I think it’s less the communication mechanism and more the programming model. Julia’s Distributed lets you use the faster communication as well if you ask it to. But Distributed’s programming model is so “top-down” that it’s really tailored to mapreduce types of calls, which is great for simple data-parallel computing, but MPI is just easier to do the “minimal communication + local compute” that people want for big PDEs. You could in theory do this same style of compute by making Julia’s Distributed turn on the use of the interconnects (something Valentin made work), and then spawn one process per node that then encodes all of the communication into it (i.e. spawn process once that then last the entire time, and in these processes do the interchannel communications), and you’d essentially have MPI. But… that would be going so far out of your way to write MPI-like code in Distributed that you might as well use MPI.
Note that the Julia Lab is having weekly parallel compute programming model discussions to try and find interesting new answers in this space.
Ehh I don’t see OneAPI as it. I think the problem of heterogeneous compute is different and needs a different solution… long story though.
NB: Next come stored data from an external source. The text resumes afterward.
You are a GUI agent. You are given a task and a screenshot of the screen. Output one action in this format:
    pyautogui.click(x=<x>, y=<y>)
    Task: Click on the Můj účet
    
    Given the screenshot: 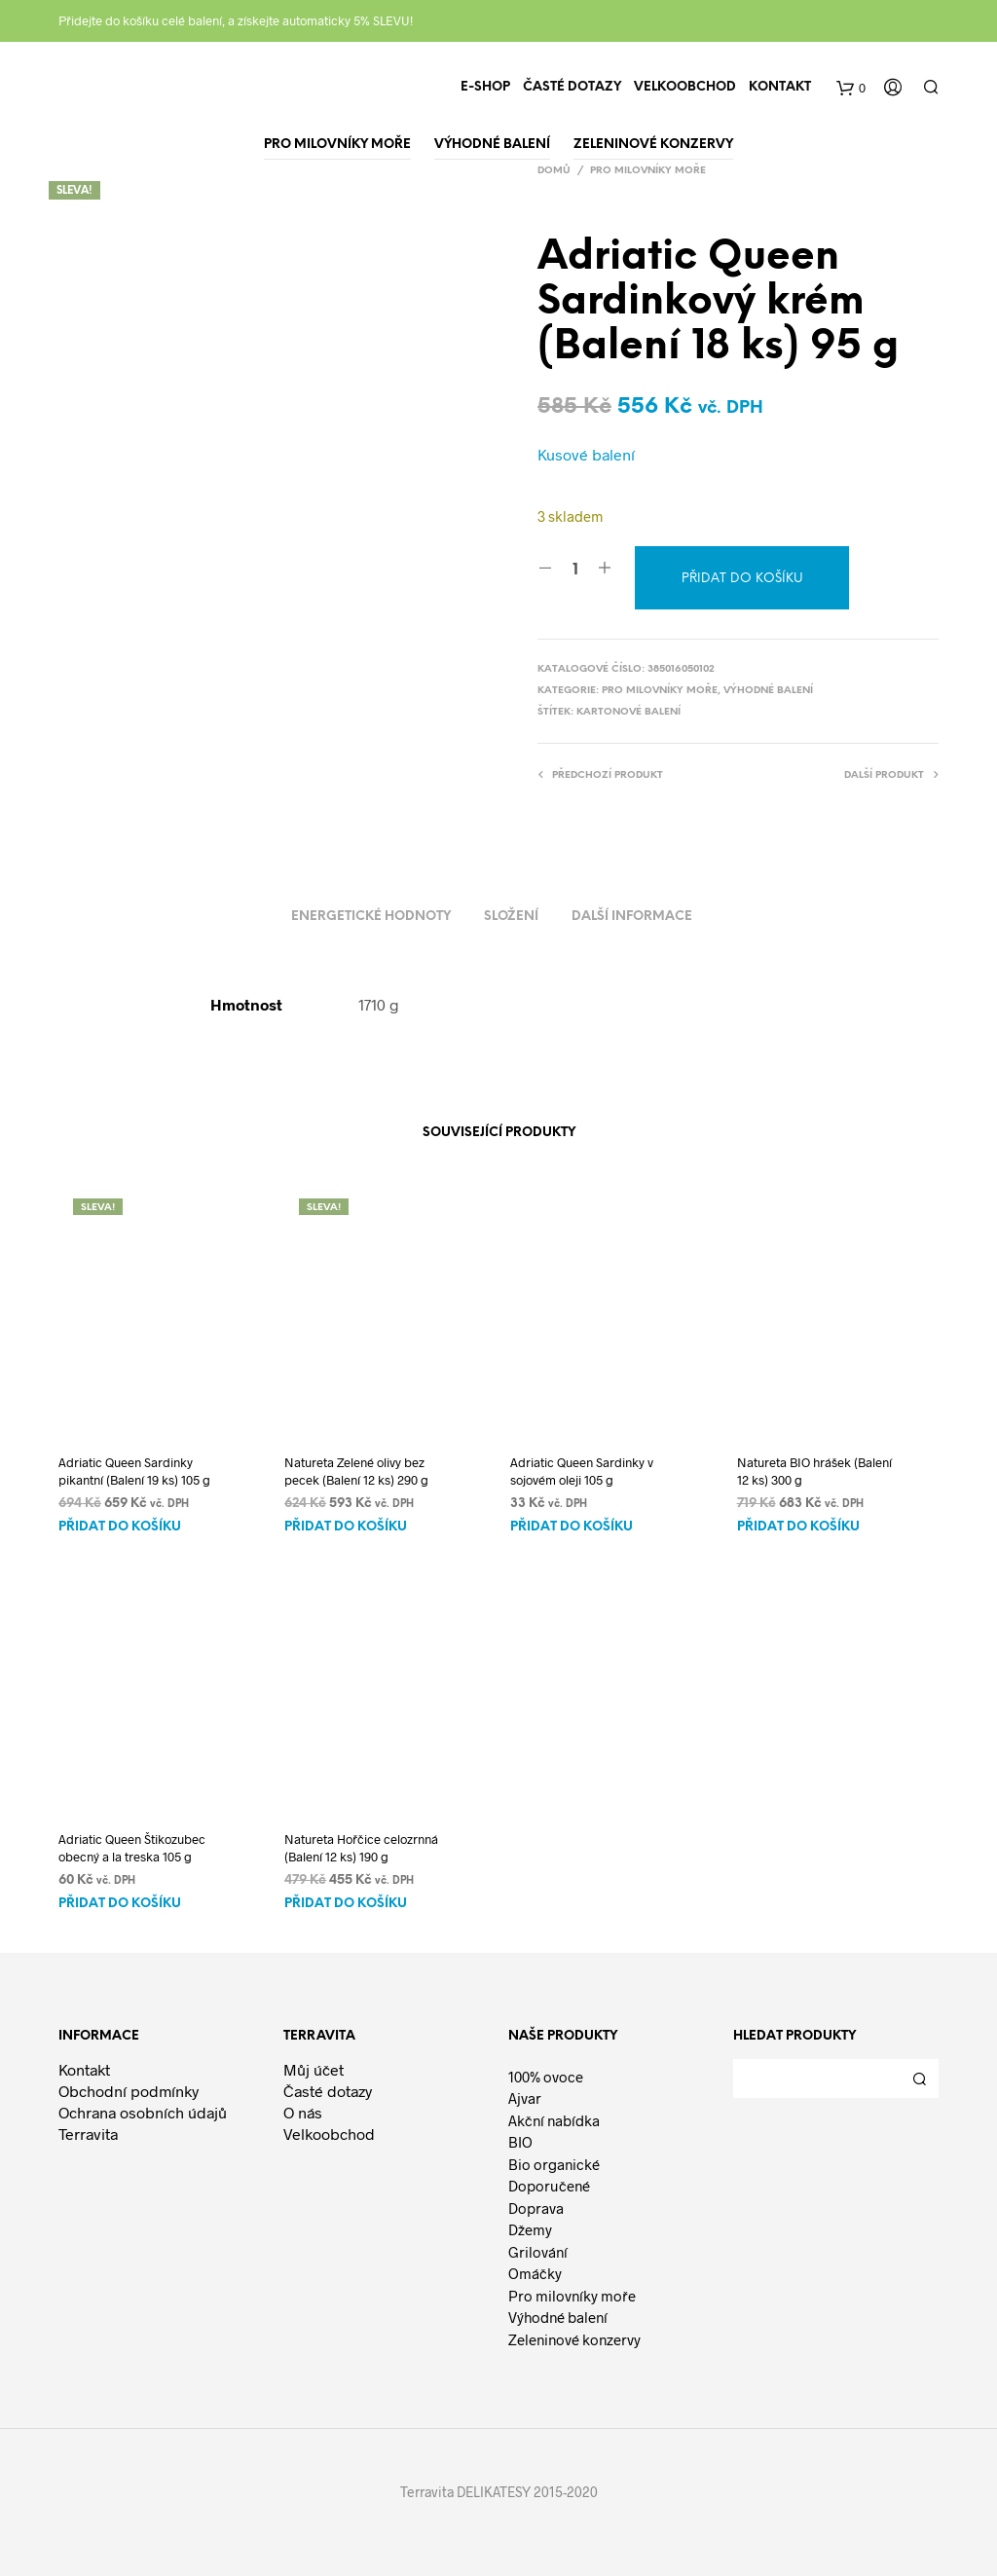 What is the action you would take?
    pyautogui.click(x=313, y=2069)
In the demarcations that I mention in this 18.337 lecture:
OneAPI is an instantiation of a declarative heterogeneous SPMD kernel generation model. Those kinds of things are very powerful for if you have very regular compute problems (i.e. lu-factorization or a PDE stencil), but are limited in the codes that they can express well. It’s a path that should be pushed forward and will be useful for writing kernels, but I don’t think it’s the future of democratized HPC.